Je témoignai au lord mon étonnement de cette fureur de dépenser des sommes considérables d’une manière si frivole : « Hélas ! madame, si vous aviez une plus grande pratique du monde, vous sauriez que l’habitude l’emporte presque toujours sur la raison ; il suffit qu’une folie soit à la mode pour qu’elle passe impunément : l’esprit s’accoutume peu à peu aux absurdités les plus révoltantes, si elles sont souvent répétées ».
« J’espérois que la proposition généreuse que vous fîtes hier auroit produit un meilleur effet ».
« Oh ! je ne m’y attendois pas, et qui sait même si, en récompense de mon conseil, je ne serai pas chansonné encore par M. Coverley. En attendant, je suis bien aise de lui avoir dit rondement mon sentiment ; je hais trop ces sortes de gageures pour ne pas les combattre » ?
Mylord Orville m’ayant donné la main pour me conduire à table, sa sœur lui dit qu’elle avoit cru qu’il soupoit en ville. Il lui répondit, en me regardant poliment, qu’il avoit d’autres engagemens, et il resta avec nous.
J’ai passé trois beaux jours qui ne m’ont rien laissé à désirer, si j’en excepte, monsieur, la satisfaction de vivre avec vous. Mon séjour à Clifton-Hill est beaucoup plus agréable que je n’osois l’espérer. Mylord Orville m’honore toujours d’une attention non-interrompue, et c’est son bon cœur seul qui la lui dicte, sans que le caprice ou l’orgueil y soient mêlés pour quelque chose. C’est, sans doute, à l’abandon total auquel me condamne tout le reste de notre société, que je dois cette complaisance soutenue, et par cette raison j’y compte pour aussi-long-temps que j’en aurai besoin. Non-seulement je suis mieux à mon aise en présence du lord, mais même je deviens gaie avec lui : tel est l’effet de la vraie politesse ; elle bannit toute gêne et toute contrainte. À la promenade, c’est lui qui m’accompagne et qui me donne le bras. Quelquefois nous nous occupons d’une lecture, et alors il me fait remarquer les endroits les plus saillans, consulte mon opinion et me fait part de la sienne. À table, il est assis à côté de moi, et, graces à une infinité de petits égards qu’il a pour moi, j’oublie la supériorité que s’arroge le reste des convives. Enfin ces quatre jours que j’ai passés avec lui dans la même maison, ont établi entre nous un certain degré d’intimité sociale, qui n’auroit peut-être jamais existé si j’avois continué de voir mylord Orville sur le pied d’une connoissance ordinaire.
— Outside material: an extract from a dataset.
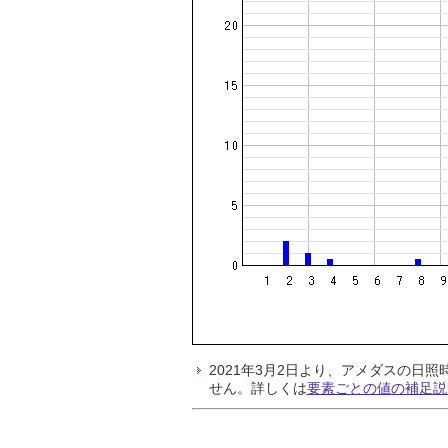
2021年3月2日より、アメダスの
せん。詳しくは
要素ごとの値の補足説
Madame Selwyn, la seule amie que j’aie ici, est trop jalouse de briller dans la conversation, pour que ses soins puissent s’étendre jusqu’à moi ; le lord me considère donc comme une étrangère délaissée, qui a droit de prétendre à son appui et à ses bons offices ; et s’il lui est arrivé de prendre de moi une idée défavorable, je crois maintenant avoir réussi à l’effacer entièrement. Il se peut que je me flatte ; mais son air content, ses attentions, son désir de m’obliger, tout concourt à me persuader que je ne me trompe point. En un mot, ces quatre jours heureux sont faits pour réparer des mois de souci et d’inquiétude.